Mais une fois que les niveaux cérébraux d’un neurotransmetteur ont été élevés pendant un certain temps au cours d’un long épisode, le cerveau a tendance à s’adapter en régulant à la baisse les sites récepteurs auxquels le produit chimique se lie. Lorsqu’il y a moins de sites récepteurs auxquels le produit chimique se lie, le produit chimique ne provoque plus une réponse cellulaire qui déclenche des symptômes maniaques.

Si les récepteurs dopaminergiques deviennent fortement régulés à la baisse, ce qui est susceptible de se produire tôt ou tard, les faibles niveaux cérébraux de dopamine peuvent entraîner une sensation de vide, un manque de motivation, une diminution de la capacité à ressentir du plaisir comme angoisse et irritabilité. Mais ces derniers symptômes figurent parmi les symptômes dépressifs typiques du trouble bipolaire.

Pourquoi la manie unipolaire est-elle cyclique?

Si la manie unipolaire n’est pas vraiment la manie mais le TDAH avec hyperfocus, la question se pose de savoir pourquoi on ne constate pas de diminution des symptômes chez les patients non médicamentés atteints de TDAH avec hyperfocus. Pourquoi cette dernière condition n’est-elle pas épisodique ou cyclique?

La raison la plus probable est que les déficits en neurotransmetteurs diffèrent entre les épisodes bipolaires maniaques et le TDAH avec hyperfocus (alias manie unipolaire). Il est établi depuis longtemps que les personnes atteintes du TDAH ont des taux de dopamine inférieurs à la normale dans le cortex préfrontal (plutôt qu’un excès, comme dans la manie bipolaire). Une surmédication avec des stimulants augmentant les niveaux de dopamine pourrait entraîner une régulation à la baisse des récepteurs de la dopamine dans le cerveau et un retour éventuel des symptômes du TDAH, éventuellement accompagnés de symptômes dépressifs. Mais la normalisation des niveaux de dopamine dans le cerveau ne devrait pas entraîner une régulation négative. La différence dans les systèmes dopaminergiques dans le TDAH bipolaire maniaque avec hyperfocus (aka manie unipolaire) peut alors expliquer pourquoi le TDAH avec hyperfocus, contrairement à la manie bipolaire, ne se produit normalement pas.
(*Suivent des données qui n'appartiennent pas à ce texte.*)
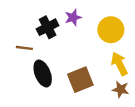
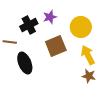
brown square: (80, 80) -> (56, 46), moved

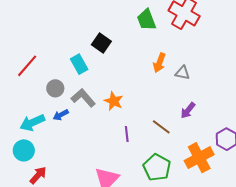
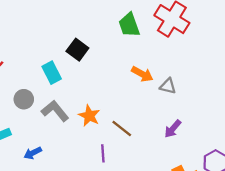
orange arrow: (159, 63) -> (142, 74), turned -84
blue arrow: (61, 115) -> (33, 153), moved
brown line: (161, 127) -> (122, 128), moved

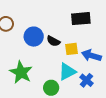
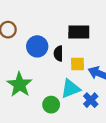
black rectangle: (81, 19) -> (79, 32), moved
black semicircle: (53, 41) -> (58, 54), turned 56

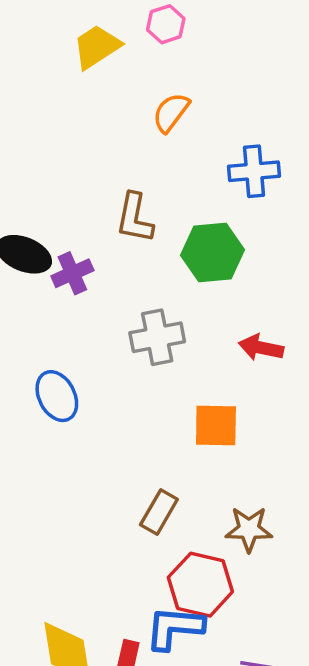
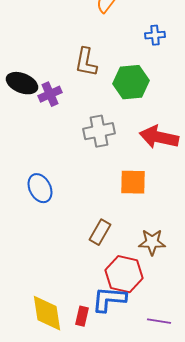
blue cross: (254, 171) -> (155, 35), size x0.7
red arrow: (261, 348) -> (159, 137), size x1.5
blue ellipse: (57, 396) -> (40, 188), moved

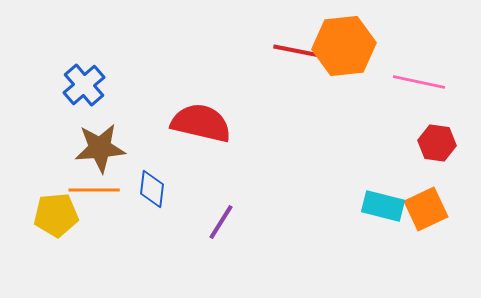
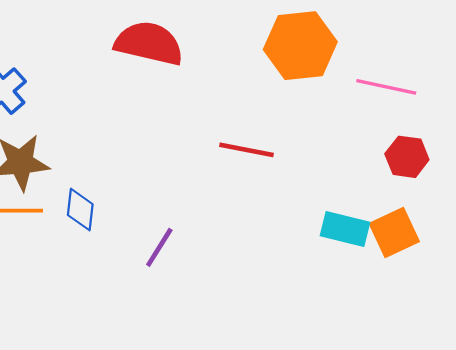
red line: (297, 51) -> (246, 150), moved
red semicircle: (201, 123) -> (149, 43), moved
Berit “Brit” Brogaard est co-auteur de The Superhuman Mind

Les références

American Psychiatric Association (2000). Manuel diagnostique et statistique des troubles mentaux . (4ème édition du texte révisé) Washington, DC: American Psychiatric Association.

Dans le nouveau manuel de diagnostic, le DMS-V, un diagnostic de manie et d’hypomanie, nécessite non seulement la présence d’une humeur exaltée ou irritable, mais également l’association de ces symptômes à une énergie / activité accrue. Des sous-catégories supplémentaires de trouble bipolaire ont également été ajoutées. Un autre changement important du DSM-V est qu’il ne nécessite aucun épisode dépressif majeur pour les périodes de manie à diagnostiquer comme trouble bipolaire I.

Kleist, K. (1911). “Die klinische stellung der motilitatspsychosen”, Zeitschrift für die Gesamte Neurologie und Psychiatrie 3: 914-977, Vortrag auf der versammlung des vereins bayerischer psychiater, Munich, Allemagne.

Kleist, K. (1953). “Die gliederung der neuropsychischen erkrankungen”, Monatsschrift für Psychiatrie und Neurologie 125: 526-554.

Kraepelin, E. (1899). “Die klinische stellung der melancholie”, Monatsschrift für Psychiatrie und Neurologie 6: 325-335.

Leonhard, K. (1957). Aufteilung der endogenen psychosen und ihre differenzierte atiologie , Akademie, Berlin, Allemagne.

Webb, JT; Modifier, ER; Webb, NE Goerss, J .; Beljan, P .; Olenchak, FR (2005), Diagnostic erroné et double diagnostic des enfants et des adultes surdoués: TDAH, bipolaire, TOC, Asperger, Dépression et autres troubles , Scottsdale, AZ: Great Potential Press, Inc., 50-51.

Wernicke, C. (1900). Grundriss der Psychiatrie , Thieme de Leipzig.